At this Monday's Oscars luncheon, in which all of the major nominees hobnob with the Academy of Motion Picture Arts and Sciences' board of governors, most of those in attendance avoided controversy — despite the presence of #OscarsSoWhite protestors outside their doors — but Stallone dove in head-first. "I remember I spoke with [Creed director] Ryan Coogler when this happened. I said, 'Ryan how do you want to handle this? Because I really believe you are responsible for me being here,' the actor told the assembled guests. He gave props to his co-star as well: "Michael [B.] Jordan, every time I looked in his eyes as an actor, I said, he was making me better. I think he should’ve been given a lot more respect and attention."
Ultimately, Stallone let the decision of whether or not to attend rest with his director: "I said, 'If you want me to go, I’ll go. If you don’t, I won’t.' He said, 'No, I want you to go.' That’s the kind of guy he is. He wants us to go and represent the film." Stallone also gave credit where credit was due, complimenting the Academy for addressing the issue head-on by implementing changes only days after the nominations were announced. "Certainly, there is a universal law of existence. You either adapt or cease to exist. Adaptation and evolving were definitely necessary."

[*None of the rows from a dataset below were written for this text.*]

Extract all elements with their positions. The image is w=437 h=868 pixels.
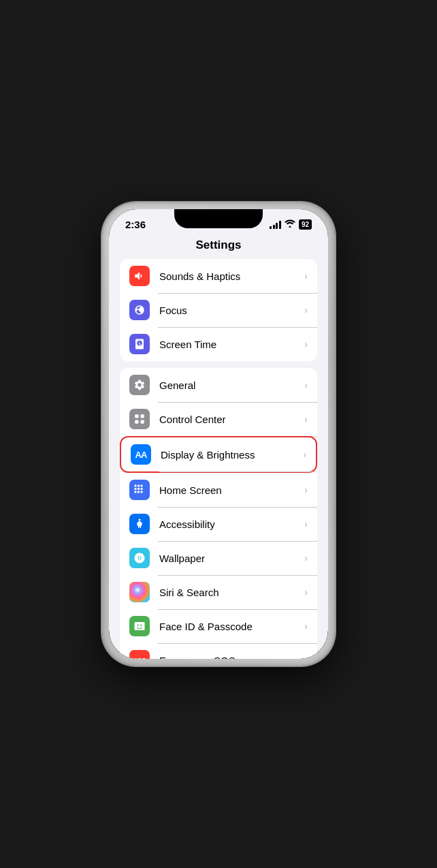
control-icon (129, 409, 150, 429)
homescreen-icon (129, 480, 150, 500)
faceid-icon (129, 616, 150, 636)
sounds-icon (129, 266, 150, 286)
battery-icon: 92 (299, 219, 312, 230)
signal-icon (270, 221, 281, 229)
display-chevron: › (303, 449, 306, 460)
settings-row-screentime[interactable]: Screen Time › (120, 327, 317, 361)
wifi-icon (285, 219, 295, 230)
accessibility-label: Accessibility (159, 518, 304, 530)
siri-icon (129, 582, 150, 602)
settings-row-control[interactable]: Control Center › (120, 402, 317, 436)
settings-row-sounds[interactable]: Sounds & Haptics › (120, 259, 317, 293)
wallpaper-chevron: › (304, 553, 308, 563)
control-label: Control Center (159, 414, 304, 425)
svg-rect-0 (135, 414, 138, 418)
sos-icon: SOS (129, 650, 150, 659)
svg-rect-2 (135, 420, 138, 424)
focus-chevron: › (304, 305, 308, 315)
status-time: 2:36 (125, 219, 146, 230)
screentime-icon (129, 334, 150, 354)
settings-row-general[interactable]: General › (120, 368, 317, 402)
settings-section-2: General › Control Center (120, 368, 317, 659)
screen: 2:36 92 (109, 209, 328, 659)
sos-chevron: › (304, 655, 308, 659)
svg-rect-9 (141, 488, 143, 490)
svg-rect-8 (137, 488, 140, 490)
page-title: Settings (109, 233, 328, 259)
sos-label: Emergency SOS (159, 655, 304, 660)
phone-inner: 2:36 92 (109, 209, 328, 659)
siri-label: Siri & Search (159, 587, 304, 598)
faceid-label: Face ID & Passcode (159, 621, 304, 632)
battery-level: 92 (302, 221, 309, 228)
sounds-label: Sounds & Haptics (159, 270, 304, 282)
settings-section-1: Sounds & Haptics › Focus › (120, 259, 317, 361)
accessibility-icon (129, 514, 150, 534)
status-icons: 92 (270, 219, 312, 230)
svg-rect-5 (137, 485, 140, 487)
general-icon (129, 375, 150, 395)
homescreen-chevron: › (304, 484, 308, 495)
accessibility-chevron: › (304, 518, 308, 529)
sounds-chevron: › (304, 270, 308, 281)
svg-rect-10 (135, 491, 137, 493)
settings-row-focus[interactable]: Focus › (120, 293, 317, 327)
svg-rect-12 (141, 491, 143, 493)
homescreen-label: Home Screen (159, 484, 304, 496)
faceid-chevron: › (304, 621, 308, 632)
control-chevron: › (304, 414, 308, 424)
svg-rect-4 (135, 485, 137, 487)
general-chevron: › (304, 379, 308, 390)
notch (174, 209, 263, 228)
screentime-chevron: › (304, 339, 308, 350)
settings-row-homescreen[interactable]: Home Screen › (120, 473, 317, 507)
general-label: General (159, 379, 304, 391)
settings-list[interactable]: Sounds & Haptics › Focus › (109, 259, 328, 659)
wallpaper-label: Wallpaper (159, 553, 304, 564)
phone-shell: 2:36 92 (102, 202, 335, 666)
svg-rect-6 (141, 485, 143, 487)
svg-rect-1 (141, 414, 144, 418)
settings-row-siri[interactable]: Siri & Search › (120, 575, 317, 609)
settings-row-display[interactable]: AA Display & Brightness › (120, 436, 317, 473)
settings-row-wallpaper[interactable]: Wallpaper › (120, 541, 317, 575)
focus-label: Focus (159, 305, 304, 316)
siri-chevron: › (304, 587, 308, 598)
screentime-label: Screen Time (159, 339, 304, 350)
svg-rect-11 (137, 491, 140, 493)
svg-rect-3 (141, 420, 144, 424)
settings-row-sos[interactable]: SOS Emergency SOS › (120, 643, 317, 659)
settings-row-faceid[interactable]: Face ID & Passcode › (120, 609, 317, 643)
settings-row-accessibility[interactable]: Accessibility › (120, 507, 317, 541)
display-icon: AA (131, 444, 151, 465)
focus-icon (129, 300, 150, 320)
display-label: Display & Brightness (161, 449, 303, 461)
svg-rect-7 (135, 488, 137, 490)
svg-point-13 (139, 519, 141, 521)
wallpaper-icon (129, 548, 150, 568)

For Stallone, the controversy is likely felt more keenly than it is for Ruffalo, considering his film is one that was notoriously on the receiving end of the #OscarsSoWhite snubs this year. Stallone, the white supporting actor, was Creed's sole nominee — over its black director, its black writer, and its black star. Likewise, Straight Outta Compton's five white screenwriters earned that film's sole nomination over its black director and black stars. Spotlight and its all-white cast, on the other hand, earned six nominations, including Best Picture and Best Director, and is widely considered a frontrunner to win the top prize this year.
Of course, it's probably for the best that Stallone ultimately decided to attend the ceremony, given that he's far and away the favorite in the Best Supporting Actor category. It would've been a bit awkward if his name had been called and he hadn't even been there to accept the trophy. However, he wouldn't exactly have been in bad company: other actors who have boycotted the Oscars on years that they won include George C. Scott (Best Actor 1970, Patton) and Marlon Brando (Best Actor 1972, The Godfather). While Brando famously sent Sacheen Littlefeather to refuse the award on his behave, citing grievances against Hollywood's treatment of Native Americans, Scott's boycott was less politically motivated. He complained that the Oscars were nothing more than a "two-hour meat parade, a public display with contrived suspense for economic reasons" and accused the ceremony of being "offensive, barbarous, and innately corrupt."
In his fight for the Oscar, Stallone is facing off against Ruffalo, Christian Bale (The Big Short), Tom Hardy (The Revenant), and Mark Rylance (Bridge Of Spies). Not in their midst? Beasts Of No Nation's Idris Elba, whose snub in this category is pretty much singlehandedly responsible for the whitewashed acting fields. But perhaps Stallone should be thankful that Elba is missing from the lineup: the Beasts star just took home the SAG Award in the same category — the first time in history an actor has won a SAG Award without a corresponding Oscar nomination. (Elba actually took home two trophies that night, including a Best Actor in a TV Movie/Miniseries for Luther.) If the Oscars hadn't snubbed Elba, then Stallone might be facing some fierce competition right about now.
The 88th annual Academy Awards will take place on Sunday, Feb. 28. Tune in to the ceremony on ABC to find out who shows up, who boycotts — and whether or not Stallone will finally win an Oscar.